As you go forward into this uncertain future, console yourself with the thought that if
anything is possible, then too nothing is impossible. Isaiah Berlin famously made a
distinction between the fox and the hedgehog: “The fox knows many things, but the
hedgehog knows one big thing”. Be a fox not a hedgehog because that one big thing the
hedgehog thinks it knows may well be wrong. Intellectual consistency for its own sake is
foolish. And remember too that the world is infested with hedgehogs masquerading as
foxes. These mimics are particularly thick on the ground in universities and in some
sections of the civil service.

Face uncertainty with a stoic and pragmatic scepticism rather than with false optimism. I
said scepticism and not cynicism. False optimism lulls us into complacency. Scepticism
keeps us alert to the multiple possibilities that are inherent in any situation. Pragmatism
because the world will not arrange itself to suit our convenience. And stoicism because
despite our best efforts, we may be entrapped by the snares of fate or chance and fail.

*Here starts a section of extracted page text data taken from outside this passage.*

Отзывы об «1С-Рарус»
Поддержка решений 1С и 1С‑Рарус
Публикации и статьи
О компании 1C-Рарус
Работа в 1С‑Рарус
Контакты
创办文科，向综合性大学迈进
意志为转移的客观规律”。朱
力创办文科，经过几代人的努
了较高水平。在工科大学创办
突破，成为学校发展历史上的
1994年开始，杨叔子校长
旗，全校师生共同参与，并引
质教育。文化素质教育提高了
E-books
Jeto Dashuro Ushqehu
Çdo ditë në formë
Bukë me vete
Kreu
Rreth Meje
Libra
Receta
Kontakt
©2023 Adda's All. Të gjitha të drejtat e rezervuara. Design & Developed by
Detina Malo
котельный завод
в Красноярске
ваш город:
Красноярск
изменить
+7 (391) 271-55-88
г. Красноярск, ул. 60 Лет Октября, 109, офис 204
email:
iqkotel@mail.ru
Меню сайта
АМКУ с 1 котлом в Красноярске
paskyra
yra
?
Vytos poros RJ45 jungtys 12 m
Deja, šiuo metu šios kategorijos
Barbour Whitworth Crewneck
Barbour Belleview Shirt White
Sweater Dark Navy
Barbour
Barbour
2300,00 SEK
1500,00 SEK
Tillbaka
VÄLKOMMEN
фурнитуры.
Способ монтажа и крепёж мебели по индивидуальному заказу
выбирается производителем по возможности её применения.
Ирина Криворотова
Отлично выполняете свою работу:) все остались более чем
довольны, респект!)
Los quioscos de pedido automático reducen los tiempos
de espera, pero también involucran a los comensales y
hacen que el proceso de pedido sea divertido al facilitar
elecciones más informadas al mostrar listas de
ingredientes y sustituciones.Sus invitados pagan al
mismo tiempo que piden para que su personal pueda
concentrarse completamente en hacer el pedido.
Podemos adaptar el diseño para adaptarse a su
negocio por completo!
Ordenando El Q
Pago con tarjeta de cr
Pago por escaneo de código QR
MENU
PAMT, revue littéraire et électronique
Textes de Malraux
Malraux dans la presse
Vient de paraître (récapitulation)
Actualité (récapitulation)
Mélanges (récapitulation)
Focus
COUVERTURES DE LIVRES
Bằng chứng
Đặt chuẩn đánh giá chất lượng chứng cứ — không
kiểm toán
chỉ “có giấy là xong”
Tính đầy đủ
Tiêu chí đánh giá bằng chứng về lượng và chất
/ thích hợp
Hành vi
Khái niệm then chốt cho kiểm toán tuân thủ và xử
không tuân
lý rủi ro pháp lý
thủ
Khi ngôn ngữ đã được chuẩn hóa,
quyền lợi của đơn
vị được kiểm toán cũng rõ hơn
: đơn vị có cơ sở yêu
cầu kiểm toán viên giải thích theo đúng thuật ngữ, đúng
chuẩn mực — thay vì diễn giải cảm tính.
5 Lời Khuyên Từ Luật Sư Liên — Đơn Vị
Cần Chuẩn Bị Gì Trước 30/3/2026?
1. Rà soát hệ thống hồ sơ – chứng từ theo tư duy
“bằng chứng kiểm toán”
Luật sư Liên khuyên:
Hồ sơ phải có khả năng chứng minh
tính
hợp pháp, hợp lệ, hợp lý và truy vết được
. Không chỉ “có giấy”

But cynicism is corrosive and blinding. To confront uncertainty with cynicism is to
handicap ourselves in the game of life and almost certainly to doom ourselves to failure.

I do not expect you to believe me. Youth is always sceptical of the scepticism of
experience until it has acquired enough of its own. And of course, if you have paid even
minimal attention to my ramblings, there is always the possibility that I am mistaken and
have been talking arrant rubbish. For your sakes, I do most sincerely hope so.